HFW 16: Smooth Exponentialer

Simple exponential smoothing yields the best performance thus far

May 12, 2025

In our last post, we introduced trend forecasting, which was an interlude from endogenous univariate forecasts, as we used time steps, rather than past values, as the independent variables to forecast the revenues of our S&P 500 sector dataset. Today, we return to the endogenous with a discussion of exponential smoothing. For those outside the stats and forecasting world, the method might be less well-known, but most traders are familiar with exponential moving averages in contrast to simple ones. In trading, the exponential moving average usually weights nearer values higher than older ones using some user-defined rate of decay either. In forecasting, that rate is estimated by the model.

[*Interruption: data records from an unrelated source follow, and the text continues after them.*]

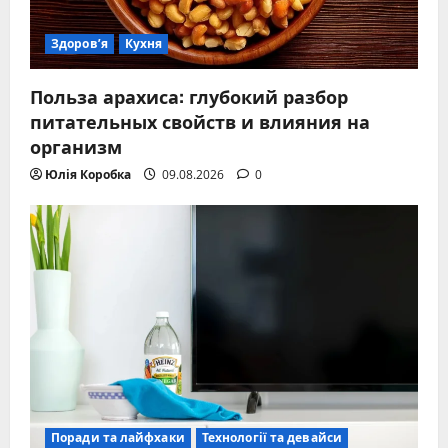
Здоров’я
Кухня
Польза арахиса: глубокий разбор
питательных свойств и влияния на
организм
Юлія Коробка
09.08.2026
0
Поради та лайфхаки
Технології та девайси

The typical formulation looks like the following:

\(\hat{y}_{T + 1|T} = \alpha y_{T} + \alpha (1 - \alpha) y_{T-1} + \alpha (1 - \alpha)^{2} y_{T-2} + ...\)

Which resolves to:

\(\hat{y}_{T + 1|T} = \Sigma_{i=0}^{T-1} \alpha (1 - \alpha)^{i} y_{T-i} +(1 - \alpha)^{T} l_{0}\)

The ɑ is the smoothing parameter that controls the decay rate and is usually between 0 and 1. The l is the initial value, which is estimated. If ɑ is closer to 1 the nearest observation has the highest weight; closer to 0 the farthest observation does.

Here’s quick history lesson. In the mid-1950s, Robert G. Brown produced the first formulation to solve the problem of forecasting product demand to manage inventory. Traditional moving averages were slow to react to changes in the environment and assumed an equal weighting across all observations. Weighted averages might solve that problem, but it is unclear what the weights should be. Exponential smoothing decays the weights, and, as Rob Hyndman notes in Forecasting: Principles and Practice, "generates reliable forecasts quickly and for a wide range of time series, which is a great advantage and of major importance to applications in industry."1

It should be noted, Brown's original formulation assumed a stationary time series. In the late 1950s, Charles Holt added a trend component. Then, in the early 1960s, Peter Winters, Holt's graduate student, added seasonality. Another key observation is that the models are empirical and recursive (the solution to find the smoothing parameters is iterative rather than analytical). There are many packages that can implement exponential smoothing including statsmodels and sktime. Since we used sktime in our last post, we'll use it again here. For this post, we use simple exponential smoothing (SES) rather than include trend and seasonality. This results in a flat forecast,2 so, in a way SES is like a naïve model. Enough chatter let's get to the graphs!

We iterate through the SES models and produce the now ubiquitous scaled root mean-squared error graph.

Nothing out of the ordinary. Let's compare to the benchmarks.

Interesting, it looks like SES might actually be better than the naïve model. It's scaled RMSE is lower than the naïve model for all but XLF, XLU, and XLC, the financial, utilities, and communications sectors. Let's confirm the aggregate performance below.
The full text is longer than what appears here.